Oligarchy and corruption spur Russia’s invasion of Ukraine
So much for the cautiously optimistic tone of last week’s newsletter regarding Vladimir Putin’s intentions. I have in fact so consistently got Putin wrong that, for most of my years, I could have been quite a good contra-indicator. This is odd. I saw what he did to Chechnya at the start of my career. I was in Georgia in 2008, and in Crimea in 2014. I sat through the inquiry into the 2006 murder of Alexander Litvinenko in London with polonium-210, perhaps the most deadly substance anywhere on earth, and wrote about the attempted murder of Sergei Skripal. Putin was responsible for all those terrible things.

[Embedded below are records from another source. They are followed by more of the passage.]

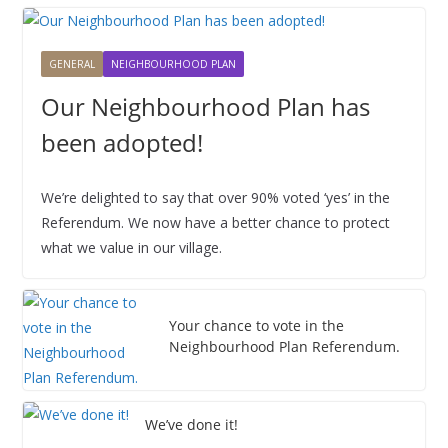
2
1
2
3
4
5
6
2
2
2
2
2
2
2
0
,
,
,
,
,
,
6
6
6
6
6
6
6
2
2
2
2
2
2
2
GENERAL
NEIGHBOURHOOD PLAN
6
0
0
0
0
0
0
Our Neighbourhood Plan has
2
2
2
2
2
2
6
6
6
6
6
6
been adopted!
We’re delighted to say that over 90% voted ‘yes’ in the
Referendum. We now have a better chance to protect
what we value in our village.
Your chance to vote in the
Neighbourhood Plan Referendum.
We’ve done it!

In short, you’d have thought I’d have learned to expect the worse from him but somehow, I struggle to anticipate the actions of someone who, for the last decade and a half at least, has consistently meant harm to other people. Putin may be the closest thing real life has to a Bond villain, and Monday’s unhinged meeting of the Russian Security Council would barely have been more sinister if it had featured a shark tank and a white cat. It turns out that, although the long table looked weird, taking the table away looked even weirder.
I spent much of Monday evening chatting to three journalists whose opinion on the Kremlin I respect enormously, and the best analysis any of us could come up was that Putin had lost his mind. So, if you’ve come for anything more substantive than that, you’ll need to turn to Mikhail Zygar.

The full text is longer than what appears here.